To begin with, you never actually use these flags. And actually, you should hardly ever need them: Why do you care which OS you are compiling on? If you are using portable interfaces (such as Posix), you don't need to be OS-specific at all.

Your flags also don't do anything: you are just translating from one set of #defines (namely ones like "__linux__") to another set (namely the MYOS one). That really doesn't create new knowledge.

Now in practice, that doesn't actually work 100%. Even with using Posix calls as much as humanly possible, you will still have OS dependencies. For example: eventually, you will need to copy extended attributes. But they are handled differently in each OS (to my knowledge never standardized in Posix). So at the top you could do something like this: if Linux -> Use getxattr/setxattr... calls, else if AIX use getea/setea, and so on. Like this you have actually created knowledge that is useful and specific to your program.

Includes
You include the same thing multiple times. The indentation of includes is crazy. To prevent this, I like to define a fixed order of includes. For example: First OS includes in one block, then big libraries, then project-wide, then local, each in its own block. Within each block, have some logical sorting criteria, for example alphabetic. Comment each include with the reason why it is needed: "#include <dirent.h> // Needed to parse directory entries"


Indentation
Your indentation is broken all over. Fix it. Indentation has to be nearly 100% consistent (and exceptions need to be well argued). We don't need to discuss whether you indent each level by 2 or 4 spaces, either has pros and cons, but pick one and follow it. The way your code is indented makes it hard to read.
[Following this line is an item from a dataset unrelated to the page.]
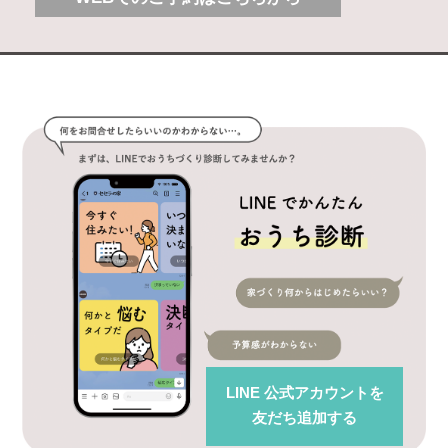
LINE 公式アカウント
を
友だち追加する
While we are at it: Never put multiple variable declarations on one line.

Commenting and spacing
You typically need on average one line of comment per line of source, explaining what is going on, and why you are doing it. At the top of each block (main program, file, function, block of code) needs to be a comment explaining the "ToO" or Theory of Operations of what is coming: "This is the catching function. The purpose of this program is to catch and count all purple elephants. This function catches them using a net. Input data is an array of GPS locations where elephants have been spotted using the purple camera. Output is a zoo of elephants".

Remember: The real consumer of your source code is not the compiler who turns it into an executable program. Compiling a program is trivial. Enhancing, debugging and maintaining it is hard. You need to make your code readable, because most of your future work will be reading code, understanding it, and changing it.

Your spacing conventions are inconsistent. Pick one, and follow it consistently. There are lots of C and C++ style guides on the net, use one.

Your spacing convention is crazy. Why are there spaces before the argv: "fopen( argv[ 2 ] , "w")" ? Why is the opening paren right after while, but then why is there a space after it in "while( ( ch = fgetc(source) ) != EOF )" ? Here is how I would write it: "while ( (ch=fgetc(source)) != EOF)". I took the inner expression (assigning the result of fgetc into ch) and packed it tightly. Like that the reader can see that this is one coherent block. Then spaces to delimit this block from the outer test. This trick works well, but only for inner and outer blocks; if you have 3-deep nesting, it stops working. Similar problem here in your code: "printf("Source: %s\n", argv[ 1 ] );": Why is printf and source bound closely together, while arg and its array index are falling apart?

Variables
Personally, I like to follow the C++ model: Variables are declared as late as possible. Namely when they are first used. Why? Because then they can be immediately initialized to a valid value. For example, you have "int ch" in your program. It is left uninitialized for a long time; some fool might use it, and get a nonsensical value (at least the compiler will warn you, but warnings are easy to ignore). Another good practice is to declare variables in the tightest possible enclosing block. For example, your ch remains in scope after the copy loop: someone might use it, without knowing that it is no longer valid. If the variable goes out of scope, that won't even compile, so that mistake the compiler prevents.